PaperCardShop’s key is a patent for Homan’s browsing platform, InstaView. The website displays each card’s front and inside as a user’s cursor drags over the card. Each image is of the actual hard copy of the card, photographed by Yorktown High School graduate J.P. Tribby.

A screenshot of PaperCardShop.com“People have been selling greeting cards the same way for 100 years,” Homan said. “With innovation, you generally think of new products like an iPhone, but there’s also innovation in product presentation. With InstaView, people could save millions of hours shopping for cards.”

Homan worked in advertising in Chicago before moving to Virginia and starting Flar Graphics, a print and poster store that once had three locations around the D.C. area. Homan sold Flar Graphics about 20 years ago, he said, and hadn’t started a new venture since.

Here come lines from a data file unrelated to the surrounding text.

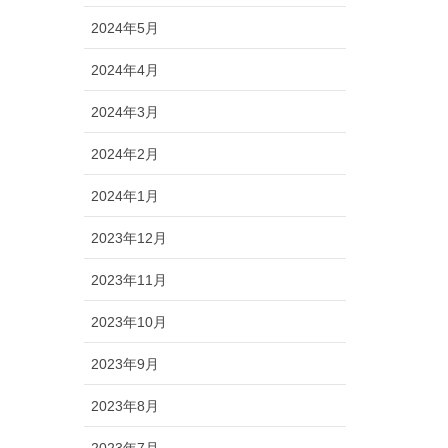
2024年5月
2024年4月
2024年3月
2024年2月
2024年1月
2023年12月
2023年11月
2023年10月
2023年9月
2023年8月
2023年7月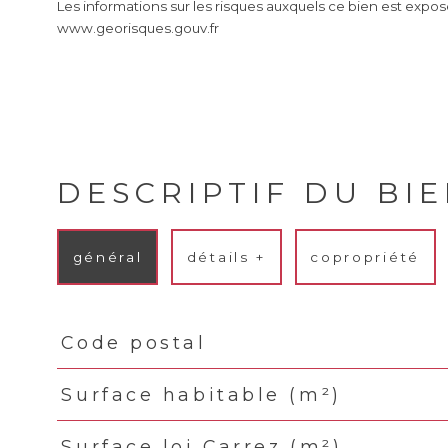
Les informations sur les risques auxquels ce bien est expos
www.georisques.gouv.fr
DESCRIPTIF DU BI
général
détails +
copropriété
Code postal
TRAD_PAMPERO_Caracteristique
Valeurs
Surface habitable (m²)
Surface loi Carrez (m²)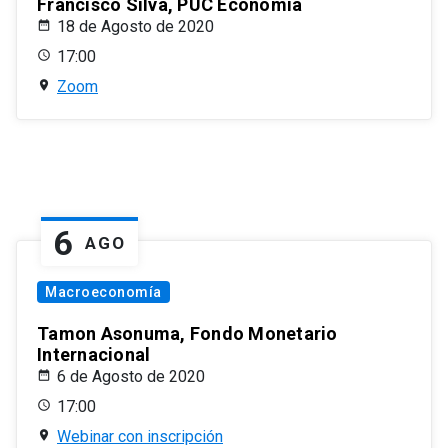
Francisco Silva, PUC Economía
18 de Agosto de 2020
17:00
Zoom
6
AGO
Macroeconomía
Tamon Asonuma, Fondo Monetario
Internacional
6 de Agosto de 2020
17:00
Webinar con inscripción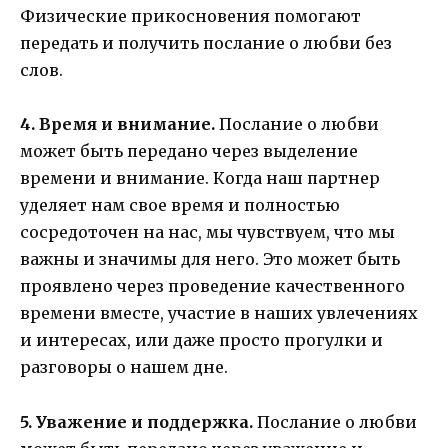
Физические прикосновения помогают
передать и получить послание о любви без
слов.
4. Время и внимание.
Послание о любви
может быть передано через выделение
времени и внимание. Когда наш партнер
уделяет нам свое время и полностью
сосредоточен на нас, мы чувствуем, что мы
важны и значимы для него. Это может быть
проявлено через проведение качественного
времени вместе, участие в наших увлечениях
и интересах, или даже просто прогулки и
разговоры о нашем дне.
5. Уважение и поддержка.
Послание о любви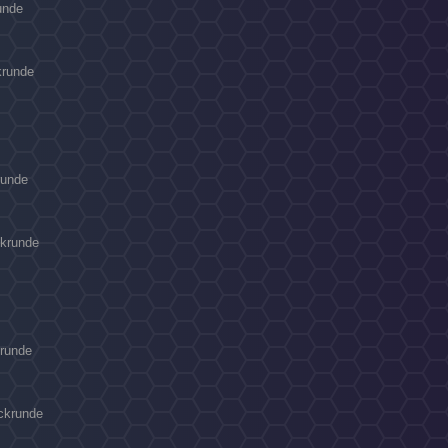
runde
krunde
runde
ckrunde
nrunde
ückrunde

“I was itching to do something instead of just trading stocks,” he said. “It just sort of bothered me that such an inefficient market existed for greeting cards.”

In 2010, he made the decision to try to solve the online card market. He set about looking for web developers, which is what he called the hardest part of the process. Developers “are kind of like prima donnas,” he said, and many of them weren’t open to changes he suggested.

Glen Homan of PaperCardShop

While he was looking for developers, he was contacting artists across the country, buying cards for the site. Homan said he “cherry picks” the best cards from independent publishers, trying to find a wide range and variety. He relied on his own judgment for many of the cards, but was sure to ask the artists which ones sold best, and ask friends and family members their thoughts.

He eventually found a web developer, with whom he created the InstaView system. Homan works largely out of his home and has piles of boxes of greeting cards in his basement, which he ships himself.

Because the greeting card business has low overhead, Homan said he “can hang on indefinitely” until traffic on the website — and with it, sales — picks up.

“It’s an untapped e-commerce opportunity,” he said. “It’s one of the most profitable e-commerce niches, and there’s no competition. The challenge is to change consumer buying behavior in a low-involvement product.”

If Homan can get enough people to think about buying greeting cards online, instead of sifting through the racks in stores, he thinks PaperCardShop can “become the dominant player in the market.”

“We have a great proposition for consumers,” he said. “The market needs to move online. Eventually, that’s the way the market is going to go, it’s just a question of when.”